(Data records)
_ _ _ _ _
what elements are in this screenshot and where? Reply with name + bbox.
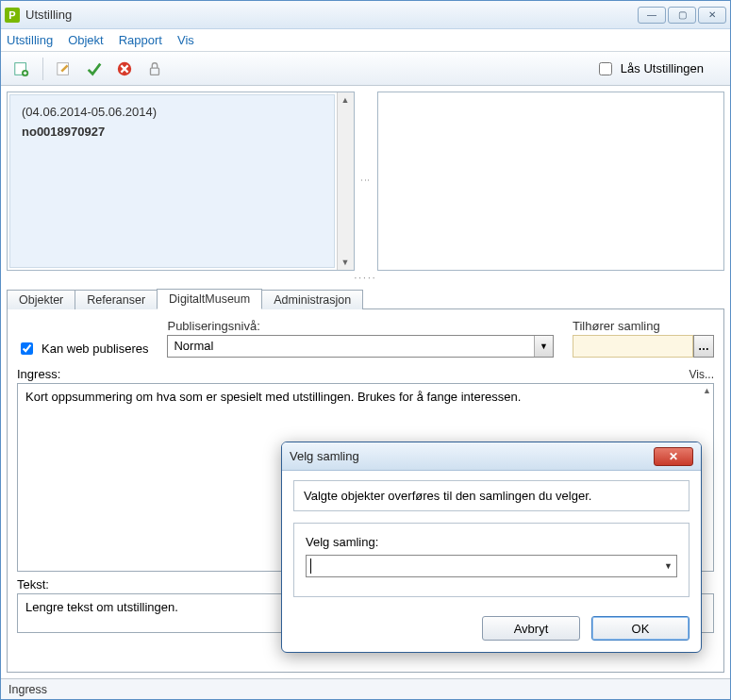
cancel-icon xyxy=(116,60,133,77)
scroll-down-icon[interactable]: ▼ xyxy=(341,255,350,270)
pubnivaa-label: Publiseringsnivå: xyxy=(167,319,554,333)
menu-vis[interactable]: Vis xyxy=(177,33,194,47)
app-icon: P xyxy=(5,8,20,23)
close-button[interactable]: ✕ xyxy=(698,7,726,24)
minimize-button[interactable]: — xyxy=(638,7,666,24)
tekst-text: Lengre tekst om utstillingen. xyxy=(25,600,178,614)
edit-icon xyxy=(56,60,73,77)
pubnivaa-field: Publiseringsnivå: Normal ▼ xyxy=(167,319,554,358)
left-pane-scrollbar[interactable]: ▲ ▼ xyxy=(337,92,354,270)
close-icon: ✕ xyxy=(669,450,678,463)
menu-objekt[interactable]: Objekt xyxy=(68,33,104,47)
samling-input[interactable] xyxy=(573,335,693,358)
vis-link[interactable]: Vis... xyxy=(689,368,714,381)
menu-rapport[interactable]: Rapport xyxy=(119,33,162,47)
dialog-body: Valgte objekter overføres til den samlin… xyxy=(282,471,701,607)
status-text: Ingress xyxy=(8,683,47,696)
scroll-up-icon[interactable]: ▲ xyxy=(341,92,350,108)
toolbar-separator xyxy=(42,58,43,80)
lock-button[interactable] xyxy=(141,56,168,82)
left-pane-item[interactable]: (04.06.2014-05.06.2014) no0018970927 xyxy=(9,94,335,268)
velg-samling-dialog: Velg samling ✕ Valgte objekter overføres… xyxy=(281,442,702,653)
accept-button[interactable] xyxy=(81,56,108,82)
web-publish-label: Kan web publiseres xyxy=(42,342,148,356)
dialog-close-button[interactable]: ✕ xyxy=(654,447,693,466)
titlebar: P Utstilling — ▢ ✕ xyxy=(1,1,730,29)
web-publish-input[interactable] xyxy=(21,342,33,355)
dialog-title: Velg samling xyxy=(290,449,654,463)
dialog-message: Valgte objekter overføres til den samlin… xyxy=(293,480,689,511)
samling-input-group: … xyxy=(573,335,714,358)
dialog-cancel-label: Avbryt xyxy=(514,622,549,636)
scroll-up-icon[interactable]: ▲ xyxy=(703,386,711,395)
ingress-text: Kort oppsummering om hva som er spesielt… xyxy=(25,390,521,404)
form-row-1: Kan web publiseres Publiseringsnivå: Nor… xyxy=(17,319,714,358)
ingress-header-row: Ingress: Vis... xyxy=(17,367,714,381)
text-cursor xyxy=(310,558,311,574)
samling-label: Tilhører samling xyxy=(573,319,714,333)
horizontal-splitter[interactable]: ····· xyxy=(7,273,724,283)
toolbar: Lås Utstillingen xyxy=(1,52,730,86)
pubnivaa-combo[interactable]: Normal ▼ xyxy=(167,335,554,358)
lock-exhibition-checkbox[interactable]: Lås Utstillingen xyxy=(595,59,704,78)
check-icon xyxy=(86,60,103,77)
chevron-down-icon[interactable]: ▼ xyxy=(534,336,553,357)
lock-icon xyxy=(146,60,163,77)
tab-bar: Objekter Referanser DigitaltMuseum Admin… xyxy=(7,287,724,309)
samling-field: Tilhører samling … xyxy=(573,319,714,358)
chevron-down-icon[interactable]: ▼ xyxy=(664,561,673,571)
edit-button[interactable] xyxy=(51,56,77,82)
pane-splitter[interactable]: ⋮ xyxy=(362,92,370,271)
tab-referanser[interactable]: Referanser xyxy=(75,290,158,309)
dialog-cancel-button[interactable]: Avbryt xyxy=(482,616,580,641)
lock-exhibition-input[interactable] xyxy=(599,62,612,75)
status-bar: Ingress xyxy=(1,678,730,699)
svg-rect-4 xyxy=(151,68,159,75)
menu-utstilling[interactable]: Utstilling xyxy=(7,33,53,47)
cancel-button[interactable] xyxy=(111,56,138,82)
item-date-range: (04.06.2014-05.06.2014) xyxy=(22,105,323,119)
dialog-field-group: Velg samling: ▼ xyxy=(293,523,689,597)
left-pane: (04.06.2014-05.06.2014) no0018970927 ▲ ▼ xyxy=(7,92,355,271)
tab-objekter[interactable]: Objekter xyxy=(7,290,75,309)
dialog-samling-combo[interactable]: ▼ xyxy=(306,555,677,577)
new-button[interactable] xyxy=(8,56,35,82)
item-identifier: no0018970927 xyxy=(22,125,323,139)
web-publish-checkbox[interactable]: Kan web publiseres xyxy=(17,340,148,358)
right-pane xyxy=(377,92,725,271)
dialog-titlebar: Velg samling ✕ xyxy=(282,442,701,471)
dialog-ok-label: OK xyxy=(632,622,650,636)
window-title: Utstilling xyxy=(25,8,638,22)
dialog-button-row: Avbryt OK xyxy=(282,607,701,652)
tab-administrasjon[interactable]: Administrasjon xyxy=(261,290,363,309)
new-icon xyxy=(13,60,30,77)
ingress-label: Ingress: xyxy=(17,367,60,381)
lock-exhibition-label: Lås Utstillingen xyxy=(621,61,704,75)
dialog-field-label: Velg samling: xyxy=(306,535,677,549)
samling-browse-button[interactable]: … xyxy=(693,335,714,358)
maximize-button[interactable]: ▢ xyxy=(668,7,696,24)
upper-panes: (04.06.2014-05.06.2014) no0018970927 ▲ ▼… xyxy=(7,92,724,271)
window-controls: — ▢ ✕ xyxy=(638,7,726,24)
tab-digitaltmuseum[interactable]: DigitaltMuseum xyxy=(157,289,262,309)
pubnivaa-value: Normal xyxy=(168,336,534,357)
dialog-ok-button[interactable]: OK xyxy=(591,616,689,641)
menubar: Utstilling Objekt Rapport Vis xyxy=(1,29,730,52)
_ _ _ _ _
- [Problem details]:
Every line that holds the word "icon" should be copied from the records above.

- [Written answer]:
cancel-icon xyxy=(116,60,133,77)
scroll-down-icon[interactable]: ▼ xyxy=(341,255,350,270)
app-icon: P xyxy=(5,8,20,23)
edit-icon xyxy=(56,60,73,77)
close-icon: ✕ xyxy=(669,450,678,463)
scroll-up-icon[interactable]: ▲ xyxy=(341,92,350,108)
scroll-up-icon[interactable]: ▲ xyxy=(703,386,711,395)
check-icon xyxy=(86,60,103,77)
chevron-down-icon[interactable]: ▼ xyxy=(534,336,553,357)
lock-icon xyxy=(146,60,163,77)
chevron-down-icon[interactable]: ▼ xyxy=(664,561,673,571)
new-icon xyxy=(13,60,30,77)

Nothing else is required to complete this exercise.